R/grpss.R
In grpss: Group Screening and Selection

Documented in grpss grpss.default grpss.formula

#' Group screening and selection
#' @description Performs the grouped variable screening and selection.
#' @param X A matrix of grouped predictors.
#' @param y A numeric vector of response.
#' @param formula An object of class "\code{\link{formula}}".
#' @param data An optional data frame.
#' @param group A vector of describing the grouping of the predictors.
#' Numeric and consectutive group indices are recommended.
#' @param threshold A threshold meaning how many groups are screened out. The default is \code{NULL}.
#' See details.
#' @param scale The type of scaling of the predictors. The default is "\code{standardize}".
#' @param criterion The screening criterion. The default is "\code{gSIS}".
#' @param family A description of the error distribution and link function to be used
#' in the model. The default is "\code{gaussian}".
#' @param select A logical value indicating whether to perform the grouped variable selection.
#' The default is \code{FALSE}.
#' @param penalty The penalty to be applied to the screened model. The default is
#' "\code{grSCAD}". Only valid when \code{select = TRUE}.
#' @param cross.validation A logical value indicating whether to perform the k-fold
#' cross-validation when conducting the grouped variable selection. Only valid when
#' \code{select = TRUE}. The default is \code{FALSE}.

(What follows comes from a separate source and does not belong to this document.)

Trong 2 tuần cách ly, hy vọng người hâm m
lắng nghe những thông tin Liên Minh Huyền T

#' @param norm The type of norm applied to \code{criterion = gSIS} and
#' \code{criterion = gHOLP}. The default is \code{L1} norm.

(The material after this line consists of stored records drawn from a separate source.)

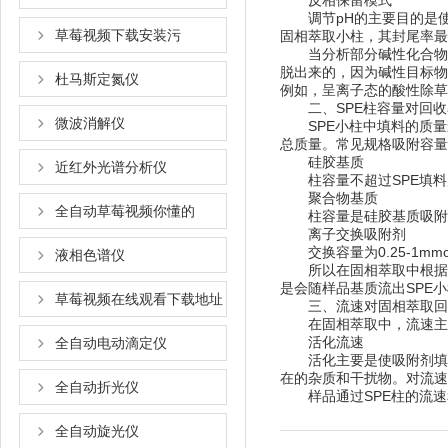
反相保留模式
调节pH的主要目的是使目标化
草莓视频下载安装污
固相萃取小柱，其封尾率最
当分析部分碱性化合物时
脱出来的，因为碱性目标物
杜马斯定氮仪
例如，呈离子态的酸性除
二、SPE柱容量对回
微波消解仪
SPE小柱中填料的质量影响
总质量。常见规格吸附容量
硅胶基质
近红外光谱分析仪
柱容量不超过SPE填料质量的5
聚合物基质
全自动草莓视频你懂的
柱容量是硅胶基质吸附剂的3倍
离子交换吸附剂
交换容量为0.25-1mmol
液相色谱仪
所以在固相萃取中根据上样
是会随样品基质流出SPE小柱
草莓视频在线观看下载地址
三、流速对固相萃取
在固相萃取中，流速主要包
活化流速
全自动电动滴定仪
活化主要是使吸附剂填料上官
在的杂质和干扰物。对流速
全自动折光仪
样品通过SPE柱的流速和从
全自动旋光仪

#' @param q A quantile for calculating the data-driven threshold in the permutation-based
#' grouped screening. The default is \code{1}. (i.e., the maximum absolute value of the
#' permuted estimates). See details for more information.
#' @param perm.seed A seed of the random number generator used for the permutation-based
#' screening to obtain the threshold. See details.
#' @param nfolds The number of folds to perform the cross-validation. The default is \code{10}.
#' @param cv.seed A seed of the random number generator used for the cross-validation.
#' @param parallel A logical value indicating whether to use the parallel computing. The
#' default is \code{FALSE}.
#' @param cl A cluster object as returned by makeCluster, or the number of nodes to be
#' created in the cluster.
#' @param cores The number of cores to use for parallel execution. If not specified, the number
#' of core is set to be 3.
#' @param ... Optional arguments passed to \code{\link[grpreg]{grpreg}}.
#'
#' @details
#' The grouped variable selection will have big challenges or even fail in the presence of
#' ultra-high dimension of groups. To solve these issues, we implement a two-stage procedure.
#' At the first stage, a grouped screening procedure is
#' applied to reduce the dimensions of groups from ultra-high to moderate or even small one,
#' then we can use the grouped variable selection for the screened data without facing the
#' big challenges at the second stage. At the first stage, the sure screening property
#' ensures that the screening procedure can retain all important groups with overwhelming
#' probability.
#'
#' This function is used to accomplish this two-stage procedure. At the first stage,
#' we apply different screening criteria for grouped variables by calculating the grouped
#' screening values that measures the strength of relationship between response and entire
#' predictors of each group. See \code{\link{grp.criValues}} for the details of calculating
#' the grouped screening values.
#' For the \code{family = "gaussian"} case, we select the groups which
#' have the largest \code{threshold} values of screening criterion indices.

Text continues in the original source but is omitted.